Question

Moving with uniform acceleration, a body covers $150\,m$ during $10$ seconds so that it covers $24\,m$ during tenth second. Find initial velocity and acceleration of the body.
A. \[2\,m{s^{ - 1}};5\,m{s^{ - 2}}\]
B. \[5\,m{s^{ - 1}};2\,m{s^{ - 2}}\]
C. \[3\,m{s^{ - 1}};4\,m{s^{ - 2}}\]
D. \[4\,m{s^{ - 1}};3\,m{s^{ - 2}}\]

Answer 1

Hint:To solve this question we should have a basic idea that it is about the motion of a body in a straight line. Hence we will solve this question using equations of motion. First we will find acceleration and then velocity.
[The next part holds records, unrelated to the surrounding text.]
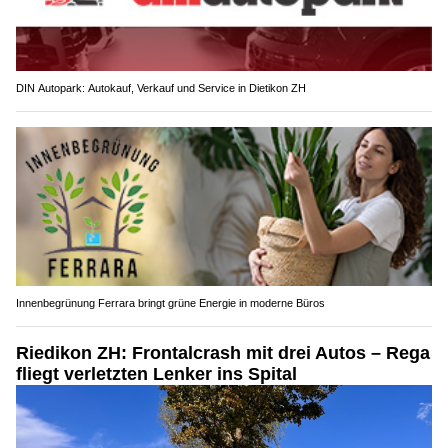
DIN Autopark: Autokauf, Verkauf und Service in Dietikon ZH
Innenbegrünung Ferrara bringt grüne Energie in moderne Büros
Riedikon ZH: Frontalcrash mit drei Autos – Rega
fliegt verletzten Lenker ins Spital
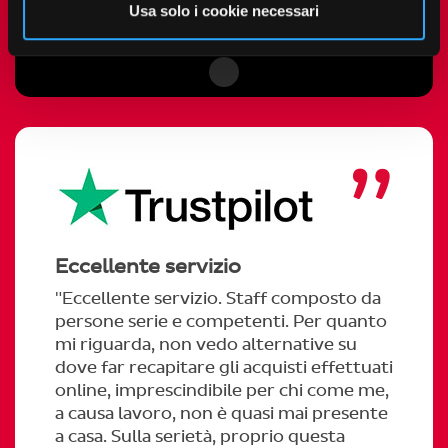
Usa solo i cookie necessari
MODIFICA LE PREFERENZE COOKIE
Eccellente servizio
"Eccellente servizio. Staff composto da
persone serie e competenti. Per quanto
mi riguarda, non vedo alternative su
dove far recapitare gli acquisti effettuati
online, imprescindibile per chi come me,
a causa lavoro, non è quasi mai presente
a casa. Sulla serietà, proprio questa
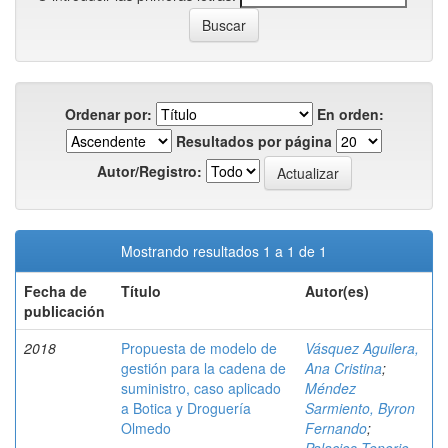
Ordenar por:
En orden:
Resultados por página
Autor/Registro:
Mostrando resultados 1 a 1 de 1
Fecha de
Título
Autor(es)
publicación
2018
Propuesta de modelo de
Vásquez Aguilera,
gestión para la cadena de
Ana Cristina
;
suministro, caso aplicado
Méndez
a Botica y Droguería
Sarmiento, Byron
Olmedo
Fernando
;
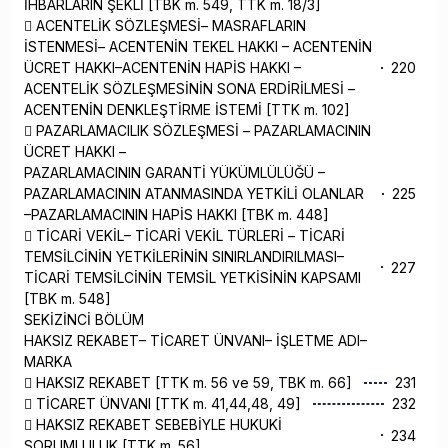
İHBARLARIN ŞEKLİ [TBK m. 549, TTK m. 18/3]
 ACENTELİK SÖZLEŞMESİ– MASRAFLARIN
İSTENMESİ– ACENTENİN TEKEL HAKKI – ACENTENİN
ÜCRET HAKKI–ACENTENİN HAPİS HAKKI –
220
ACENTELİK SÖZLEŞMESİNİN SONA ERDİRİLMESİ –
ACENTENİN DENKLEŞTİRME İSTEMİ [TTK m. 102]
 PAZARLAMACILIK SÖZLEŞMESİ – PAZARLAMACININ
ÜCRET HAKKI –
PAZARLAMACININ GARANTİ YÜKÜMLÜLÜĞÜ –
PAZARLAMACININ ATANMASINDA YETKİLİ OLANLAR
225
–PAZARLAMACININ HAPİS HAKKI [TBK m. 448]
 TİCARİ VEKİL– TİCARİ VEKİL TÜRLERİ – TİCARİ
TEMSİLCİNİN YETKİLERİNİN SINIRLANDIRILMASI–
227
TİCARİ TEMSİLCİNİN TEMSİL YETKİSİNİN KAPSAMI
[TBK m. 548]
SEKİZİNCİ BÖLÜM
HAKSIZ REKABET– TİCARET ÜNVANI– İŞLETME ADI–
MARKA
 HAKSIZ REKABET [TTK m. 56 ve 59, TBK m. 66]
231
 TİCARET ÜNVANI [TTK m. 41,44,48, 49]
232
 HAKSIZ REKABET SEBEBİYLE HUKUKİ
234
SORUMLULUK [TTK m. 56]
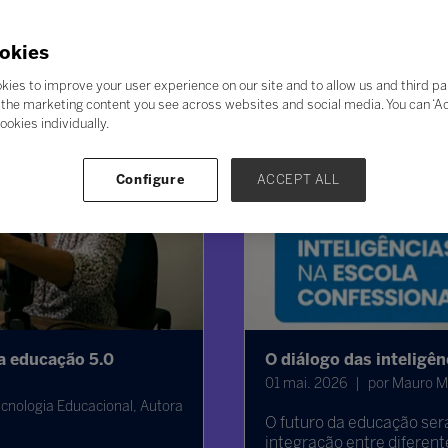
okies
kies to improve your user experience on our site and to allow us and third pa
the marketing content you see across websites and social media. You can ‘Acc
ookies individually.
Configure
ACCEPT ALL
da educação 5.0
O diálogo das inteligên
01 mai. 2026
por Mauro Me
cnologia Educacional, Autora
O futuro da educação ser
integração entre diferent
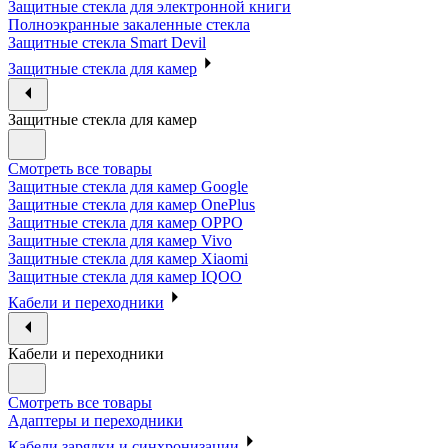
Защитные стекла для электронной книги
Полноэкранные закаленные стекла
Защитные стекла Smart Devil
Защитные стекла для камер
Защитные стекла для камер
Смотреть все товары
Защитные стекла для камер Google
Защитные стекла для камер OnePlus
Защитные стекла для камер OPPO
Защитные стекла для камер Vivo
Защитные стекла для камер Xiaomi
Защитные стекла для камер IQOO
Кабели и переходники
Кабели и переходники
Смотреть все товары
Адаптеры и переходники
Кабели зарядки и синхронизации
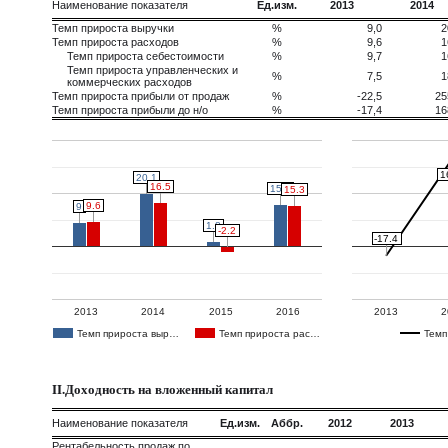
Наименование показателя
Ед.изм.
2013
2014
Темп прироста выручки
%
9,0
2
Темп прироста расходов
%
9,6
1
Темп прироста себестоимости
%
9,7
1
Темп прироста управленческих и
%
7,5
1
коммерческих расходов
Темп прироста прибыли от продаж
%
-22,5
25
Темп прироста прибыли до н/о
%
-17,4
16
1
1
20.1
20.1
16.5
16.5
15.9
15.9
15.3
15.3
9.6
9.6
9
9
1.8
1.8
-2.2
-2.2
-17.4
-17.4
2013
2014
2015
2016
2013
2
Темп прироста выр…
Темп прироста рас…
Темп
II.Доходность на вложенный капитал
Наименование показателя
Ед.изм.
Аббр.
2012
2013
Рентабельность продаж по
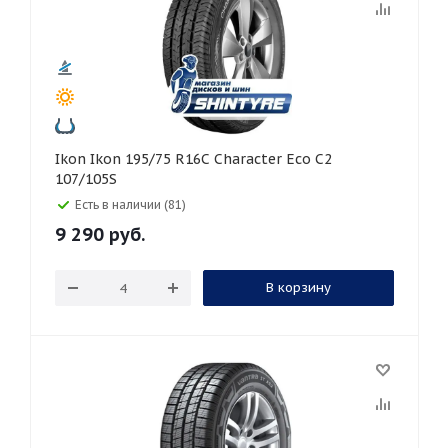
Ikon Ikon 195/75 R16C Character Eco C2
107/105S
Есть в наличии (81)
9 290
руб.
В корзину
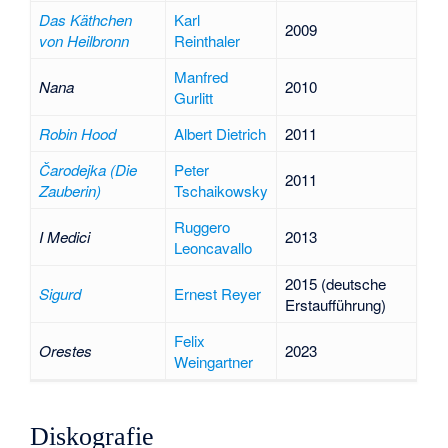
Das Käthchen
Karl
2009
von Heilbronn
Reinthaler
Manfred
Nana
2010
Gurlitt
Robin Hood
Albert Dietrich
2011
Čarodejka (Die
Peter
2011
Zauberin)
Tschaikowsky
Ruggero
I Medici
2013
Leoncavallo
2015 (deutsche
Sigurd
Ernest Reyer
Erstaufführung)
Felix
Orestes
2023
Weingartner
Diskografie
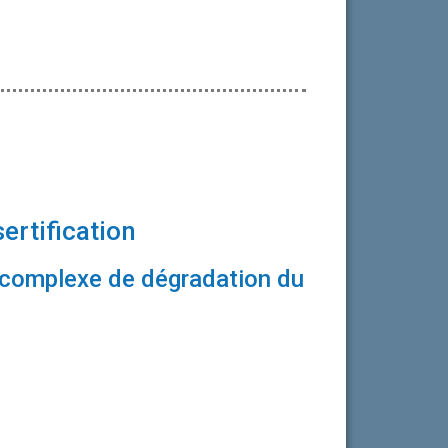
sertification
 complexe de dégradation du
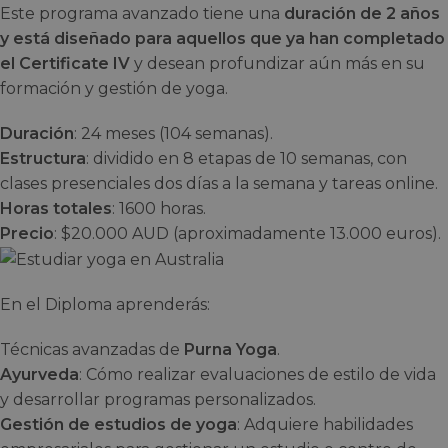
Este programa avanzado tiene una
duración de 2 años
y está diseñado para aquellos que ya han completado
el Certificate IV
y desean profundizar aún más en su
formación y gestión de yoga.
Duración
: 24 meses (104 semanas).
Estructura
: dividido en 8 etapas de 10 semanas, con
clases presenciales dos días a la semana y tareas online.
Horas totales
: 1600 horas.
Precio
: $20.000 AUD (aproximadamente 13.000 euros).
En el Diploma aprenderás:
Técnicas avanzadas de
Purna Yoga
.
Ayurveda
: Cómo realizar evaluaciones de estilo de vida
y desarrollar programas personalizados.
Gestión de estudios de yoga
: Adquiere habilidades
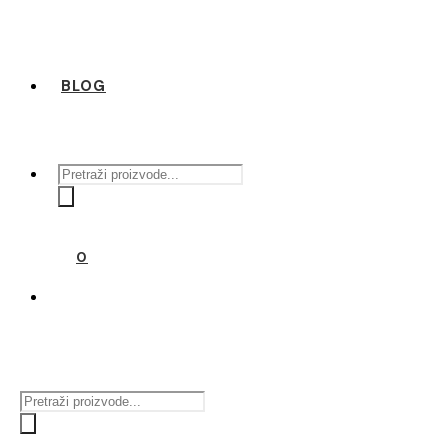
BLOG
Products
search
0
Products
search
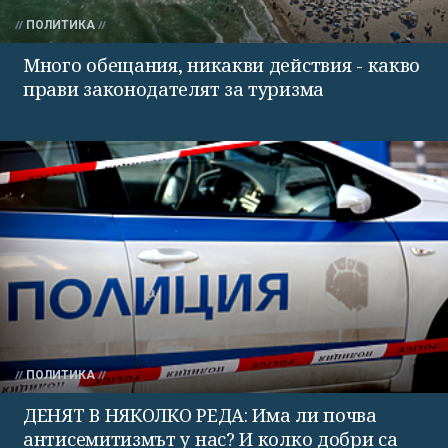
ПОЛИТИКА
Много обещания, никакви действия - какво
прави законодателят за туризма
ПОЛИТИКА
ДЕНЯТ В НЯКОЛКО РЕДА: Има ли почва
антисемитизмът у нас? И колко добри са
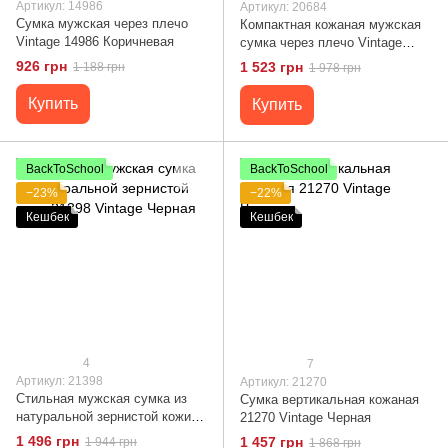
Артикул: 14986
Артикул: 20684
Сумка мужская через плечо
Компактная кожаная мужская
Vintage 14986 Коричневая
сумка через плечо Vintage
20684 Черный
926 грн
1 523 грн
1 188 грн
1 978 грн
Купить
Купить
BackToSchool
BackToSchool
−23%
−22%
Кешбек
Кешбек
4
7
Артикул: 21398
Артикул: 21270
Стильная мужская сумка из
Сумка вертикальная кожаная
натуральной зернистой кожи
21270 Vintage Черная
21398 Vintage Черная
1 496 грн
1 457 грн
1 944 грн
1 868 грн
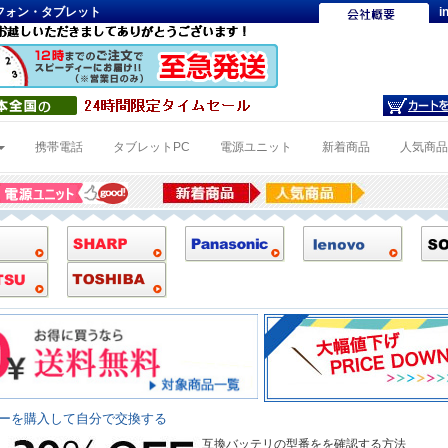
トフォン・タブレット
i
携帯電話
タブレットPC
電源ユニット
新着商品
人気商
リーを購入して自分で交換する
互換バッテリの型番をを確認する方法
We will use the 2nd equation of motion to find a relation between acceleration and initial velocity and then using formula for distance covered in nth second we will find acceleration.

Formula used:
\[v = u + at\]
where \[u\]=initial velocity, \[a\]=acceleration and \[v\]=final velocity
\[s = ut + \dfrac{1}{2}a{t^2}\]
Where \[s\]=distance travelled by the body, \[t\]=time and \[u\]=initial velocity.
\[{s_n} = u + \dfrac{a}{2}\left( {2n - 1} \right)\]
Where \[{s_n}\] is distance travelled by a body in nth second, \[a\]=acceleration, \[u\]=initial velocity, n=nth second.

Complete step by step answer:
Let the body have initial velocity $u$, acceleration $a$, final velocity $v$ and may it cover $s$ distance and sn distance in time $t$. Let us start solving this question by first finding relation between the acceleration and initial velocity of the body using the 2nd equation of motion:
\[s = ut + \dfrac{1}{2}a{t^2}\]
let us substitute the values from the question
\[150 = u10 + \dfrac{1}{2}a{10^2}\]
\[\Rightarrow 150 = 10u + \dfrac{1}{2} \times a \times 100\]
\[\Rightarrow 150 = 10u + 50a\]
Divide the whole equation by 5.
\[30 = 2u + 10a\]
\[\Rightarrow 30 - 10a = 2u..........(1)\]

Now let us find acceleration using the formula for distance covered in 10th second,
\[{s_n} = u + \dfrac{a}{2}\left( {2n - 1} \right)\]let us substitute the values;
\[\Rightarrow 24 = u + \dfrac{a}{2}\left( {2 \times 10 - 1} \right)\]
\[\Rightarrow 24 = u + \dfrac{a}{2} \times \left( {19} \right)\]
Multiply both sides by 2:
\[48 = 2u + a\left( {19} \right)\]
\[\Rightarrow 48 = 2u + 19a\]................(2)
Now lets substitute the value of 2u from equation 1 into 2
\[48 = 30 - 10a + 19a\]
\[\Rightarrow 48 - 30 = 19a - 10a\]
\[\Rightarrow 18 = 9a\]
\[\therefore a = 2\,m{s^{ - 2}}\]

Now let's find initial velocity using equation 1
\[30 - 10a = u2\]
\[\Rightarrow 30 - 10\left( 2 \right) = u2\]
\[\Rightarrow 30 - 20 = u2\]
\[\Rightarrow 2u = 10\]
\[\Rightarrow u = \dfrac{{10}}{2}\,m{s^{ - 1}}\]
\[\therefore u = 5\,m{s^{ - 1}}\]

Hence the correct answer is option B.

Note:Newton's equations of motion can be applied only when the body is moving with uniform acceleration. In the above questions the body is moving with uniform acceleration so we have applied Newton's equations. In some cases, when the acceleration is variable then we need to apply calculus for solving those problems.